The booster for the Space Launch System (SLS) — the most powerful rocket ever built — was anchored and ignited for the first time in the Utah desert for what is known as a “static test” — during which it fired for two consecutive minutes.
“This test is a significant milestone for SLS and follows years of development,” SLS program manager Todd May said in a NASA statement Wednesday. “Our partnership with Orbital ATK and more than 500 suppliers across the country is keeping us on the path to building the most powerful rocket in the world.”
Orbital ATK, born out of the recent merger of Orbital Sciences and ATK, built the 177-foot-long, 1.6-million-pound rocket motor, which produced 3.6 million pounds of thrust and burned through 5.5 tons of powdered aluminum fuel, oxidizer and binding agents per second, according to Spaceflight Now.

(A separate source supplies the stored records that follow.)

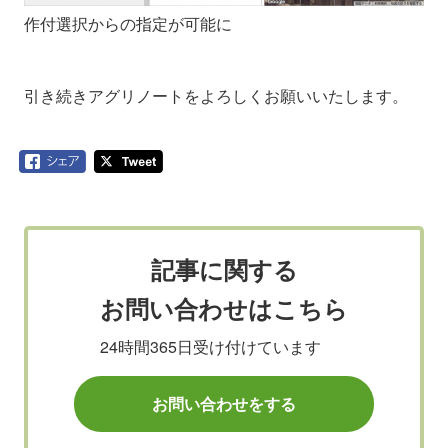
作付選択からの指定が可能に
引き続きアグリノートをよろしくお願いいたします。
記事に関する
お問い合わせはこちら
24時間365日受け付けています
お問い合わせをする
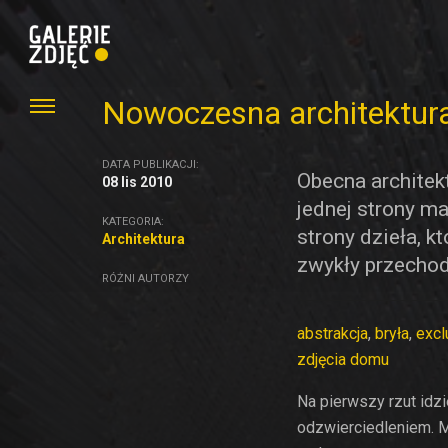
Nowoczesna architektura
DATA PUBLIKACJI:
Obecna architek
08 lis 2010
jednej strony ma
KATEGORIA:
strony dzieła, k
Architektura
zwykły przechodz
RÓŻNI AUTORZY
abstrakcja
,
bryła
,
excl
zdjęcia domu
Na pierwszy rzut idzi
odzwierciedleniem. 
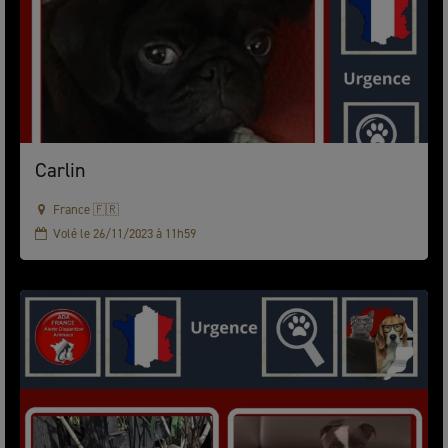
Carlin
France 🇫🇷
Volé le 26/11/2023 à 11h59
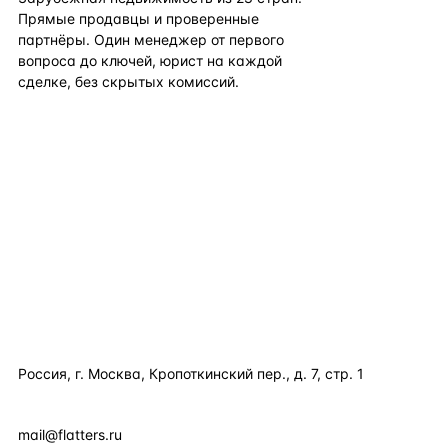
Прямые продавцы и проверенные
партнёры. Один менеджер от первого
вопроса до ключей, юрист на каждой
сделке, без скрытых комиссий.
TELEGRAM
WHATSAPP
EMAIL
КАТАЛОГ ПО СТРАНАМ
ПОЛЕЗНОЕ
КОМПАНИЯ
КОНТАКТЫ
Россия, г. Москва, Кропоткинский пер., д. 7, стр. 1
+7 495 877 38 64
+90 531 589 95 88
mail@flatters.ru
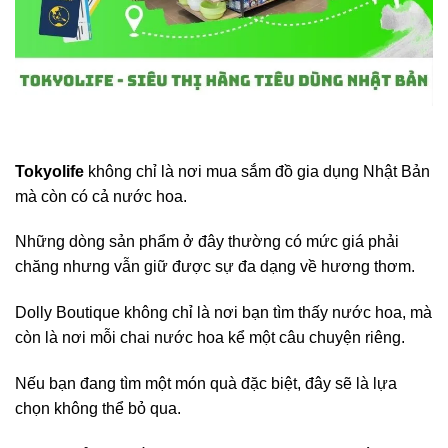
Tokyolife
không chỉ là nơi mua sắm đồ gia dụng Nhật Bản
mà còn có cả nước hoa.
Những dòng sản phẩm ở đây thường có mức giá phải
chăng nhưng vẫn giữ được sự đa dạng về hương thơm.
Dolly Boutique không chỉ là nơi bạn tìm thấy nước hoa, mà
còn là nơi mỗi chai nước hoa kể một câu chuyện riêng.
Nếu bạn đang tìm một món quà đặc biệt, đây sẽ là lựa
chọn không thể bỏ qua.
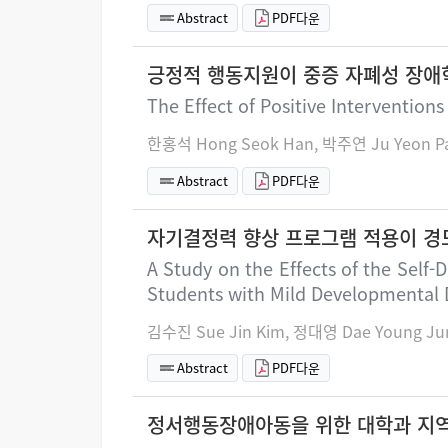
Abstract
PDF다운
긍정적 행동지원이 중증 자폐성 장애
The Effect of Positive Intervention
한홍석 Hong Seok Han, 박주연 Ju Yeon P
Abstract
PDF다운
자기결정력 향상 프로그램 적용이 경
A Study on the Effects of the Self
Students with Mild Developmental D
김수진 Sue Jin Kim, 정대영 Dae Young Ju
Abstract
PDF다운
정서행동장애아동을 위한 대학과 지역사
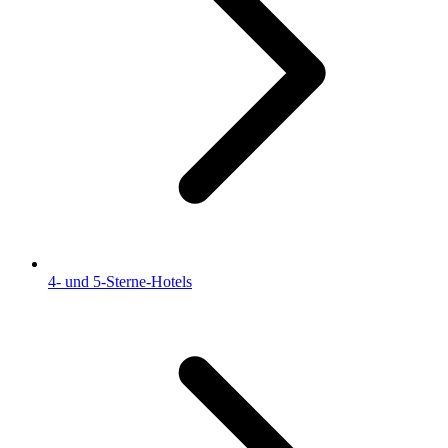
4- und 5-Sterne-Hotels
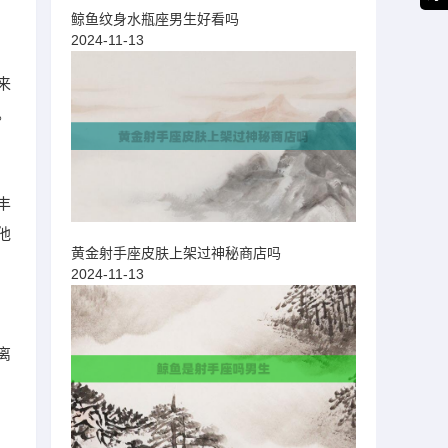
鲸鱼纹身水瓶座男生好看吗
2024-11-13
来
。
丰
他
黄金射手座皮肤上架过神秘商店吗
2024-11-13
离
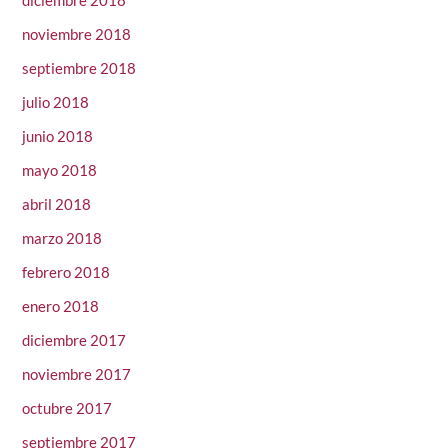
noviembre 2018
septiembre 2018
julio 2018
junio 2018
mayo 2018
abril 2018
marzo 2018
febrero 2018
enero 2018
diciembre 2017
noviembre 2017
octubre 2017
septiembre 2017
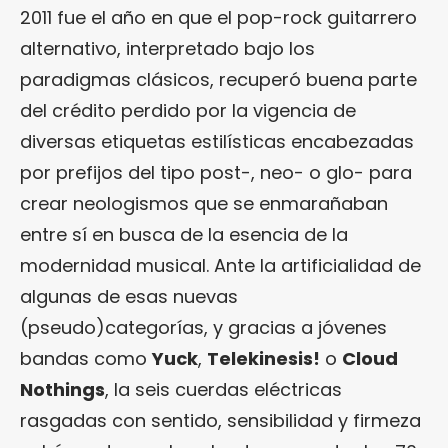
2011 fue el año en que el pop-rock guitarrero
alternativo, interpretado bajo los
paradigmas clásicos, recuperó buena parte
del crédito perdido por la vigencia de
diversas etiquetas estilísticas encabezadas
por prefijos del tipo post-, neo- o glo- para
crear neologismos que se enmarañaban
entre sí en busca de la esencia de la
modernidad musical. Ante la artificialidad de
algunas de esas nuevas
(pseudo)categorías, y gracias a jóvenes
bandas como
Yuck
,
Telekinesis!
o
Cloud
Nothings
, la seis cuerdas eléctricas
rasgadas con sentido, sensibilidad y firmeza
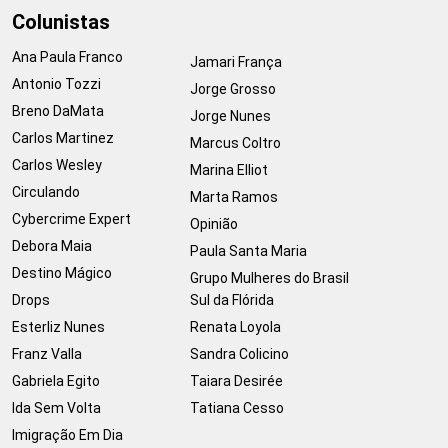
Colunistas
Ana Paula Franco
Jamari França
Antonio Tozzi
Jorge Grosso
Breno DaMata
Jorge Nunes
Carlos Martinez
Marcus Coltro
Carlos Wesley
Marina Elliot
Circulando
Marta Ramos
Cybercrime Expert
Opinião
Debora Maia
Paula Santa Maria
Destino Mágico
Grupo Mulheres do Brasil
Drops
Sul da Flórida
Esterliz Nunes
Renata Loyola
Franz Valla
Sandra Colicino
Gabriela Egito
Taiara Desirée
Ida Sem Volta
Tatiana Cesso
Imigração Em Dia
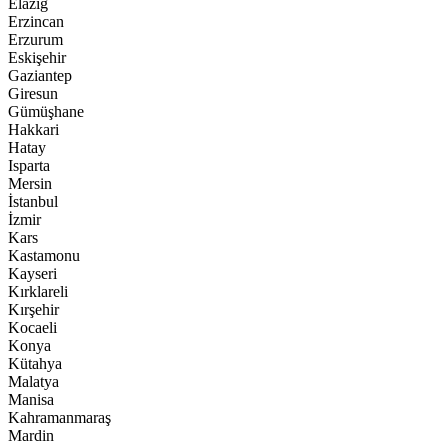
Elazığ
Erzincan
Erzurum
Eskişehir
Gaziantep
Giresun
Gümüşhane
Hakkari
Hatay
Isparta
Mersin
İstanbul
İzmir
Kars
Kastamonu
Kayseri
Kırklareli
Kırşehir
Kocaeli
Konya
Kütahya
Malatya
Manisa
Kahramanmaraş
Mardin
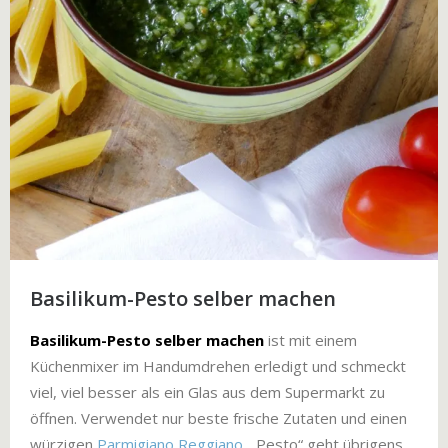
Basilikum-Pesto selber machen
Basilikum-Pesto
selber machen
ist mit einem
Küchenmixer im Handumdrehen erledigt und schmeckt
viel, viel besser als ein Glas aus dem Supermarkt zu
öffnen. Verwendet nur beste frische Zutaten und einen
würzigen
Parmigiano Reggiano
. „Pesto“ geht übrigens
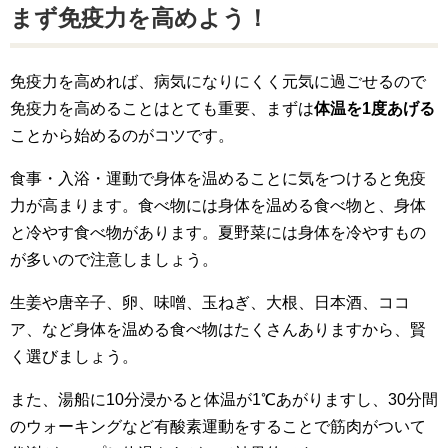
まず免疫力を高めよう！
免疫力を高めれば、病気になりにくく元気に過ごせるので
免疫力を高めることはとても重要、まずは
体温を1度あげる
ことから始めるのがコツです。
食事・入浴・運動で身体を温めることに気をつけると免疫
力が高まります。食べ物には身体を温める食べ物と、身体
と冷やす食べ物があります。夏野菜には身体を冷やすもの
が多いので注意しましょう。
生姜や唐辛子、卵、味噌、玉ねぎ、大根、日本酒、ココ
ア、など身体を温める食べ物はたくさんありますから、賢
く選びましょう。
また、湯船に10分浸かると体温が1℃あがりますし、30分間
のウォーキングなど有酸素運動をすることで筋肉がついて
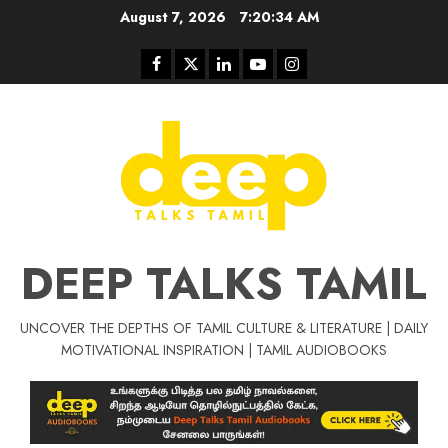
Skip
August 7, 2026
7:20:35 AM
to
content
Facebook
Twitter
Linkedin
Youtube
Instagram
DEEP TALKS TAMIL
UNCOVER THE DEPTHS OF TAMIL CULTURE & LITERATURE | DAILY
Tamil Motivat
MOTIVATIONAL INSPIRATION | TAMIL AUDIOBOOKS
சிறப்பு கட்டுரை
Tamil Motivation Videos
வெற்றி உனதே
மர்மங்கள்
ச
வே
பல்லா
ஒரு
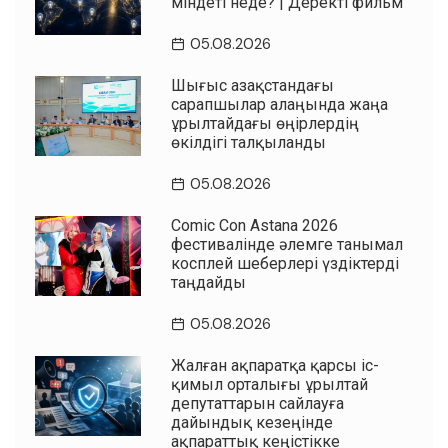
міндеті неде? | Деректі фильм
05.08.2026
Шығыс Қазақстандағы
сарапшылар алаңында жаңа
Құрылтайдағы өңірлердің
өкілдігі талқыланды
05.08.2026
Comic Con Astana 2026
фестивалінде әлемге танымал
косплей шеберлері үздіктерді
таңдайды
05.08.2026
Жалған ақпаратқа қарсы іс-
қимыл орталығы Құрылтай
депутаттарын сайлауға
дайындық кезеңінде
ақпараттық кеңістікке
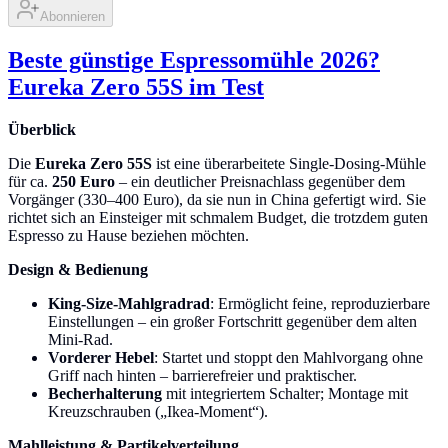
Abonnieren
Beste günstige Espressomühle 2026?
Eureka Zero 55S im Test
Überblick
Die
Eureka Zero 55S
ist eine überarbeitete Single-Dosing-Mühle
für ca.
250 Euro
– ein deutlicher Preisnachlass gegenüber dem
Vorgänger (330–400 Euro), da sie nun in China gefertigt wird. Sie
richtet sich an Einsteiger mit schmalem Budget, die trotzdem guten
Espresso zu Hause beziehen möchten.
Design & Bedienung
King-Size-Mahlgradrad
: Ermöglicht feine, reproduzierbare
Einstellungen – ein großer Fortschritt gegenüber dem alten
Mini-Rad.
Vorderer Hebel
: Startet und stoppt den Mahlvorgang ohne
Griff nach hinten – barrierefreier und praktischer.
Becherhalterung
mit integriertem Schalter; Montage mit
Kreuzschrauben („Ikea-Moment“).
Mahlleistung & Partikelverteilung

During the test, temperatures inside the booster reached more than 5,600 degrees.
Two of the boosters will power the first stage of the completed SLS, providing 75 percent of the thrust necessary for the rocket to escape Earth’s gravitational pull. After that, four hydrogen RS-25 engines — modified versions of those used on shuttle missions — will power the SLS core stage, and propel NASA’s recently tested Orion crew capsule into deep space. (RELATED: Watch The First Test Launch Of NASA’s New Crewed Orion Spacecraft)
Eventually, the SLS will be capable of “an unprecedented lift capability of 130 metric tons (143 tons),” according to NASA.
Wednesday’s test was the first of two to qualify the booster for flight status ahead of the SLS’s first uncrewed flight in 2018. A crewed mission to carry astronauts around the moon is scheduled for 2021. After that, NASA has its sights set on an asteroid and eventually, Mars.